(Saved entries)
____________________

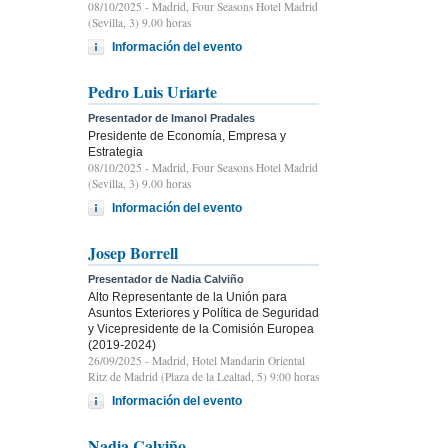
08/10/2025
- Madrid, Four Seasons Hotel Madrid
(Sevilla, 3) 9.00 horas
Información del evento
Pedro Luis Uriarte
Presentador de Imanol Pradales
Presidente de Economía, Empresa y
Estrategia
08/10/2025
- Madrid, Four Seasons Hotel Madrid
(Sevilla, 3) 9.00 horas
Información del evento
Josep Borrell
Presentador de Nadia Calviño
Alto Representante de la Unión para
Asuntos Exteriores y Política de Seguridad
y Vicepresidente de la Comisión Europea
(2019-2024)
26/09/2025
- Madrid, Hotel Mandarin Oriental
Ritz de Madrid (Plaza de la Lealtad, 5) 9:00 horas
Información del evento
Nadia Calviño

____________________

### [ABOUT THIS TASK]
Please write out all the entries above again exactly as they appear, skipping any images.

### [THE ANSWER]
08/10/2025
- Madrid, Four Seasons Hotel Madrid
(Sevilla, 3) 9.00 horas
Información del evento
Pedro Luis Uriarte
Presentador de Imanol Pradales
Presidente de Economía, Empresa y
Estrategia
08/10/2025
- Madrid, Four Seasons Hotel Madrid
(Sevilla, 3) 9.00 horas
Información del evento
Josep Borrell
Presentador de Nadia Calviño
Alto Representante de la Unión para
Asuntos Exteriores y Política de Seguridad
y Vicepresidente de la Comisión Europea
(2019-2024)
26/09/2025
- Madrid, Hotel Mandarin Oriental
Ritz de Madrid (Plaza de la Lealtad, 5) 9:00 horas
Información del evento
Nadia Calviño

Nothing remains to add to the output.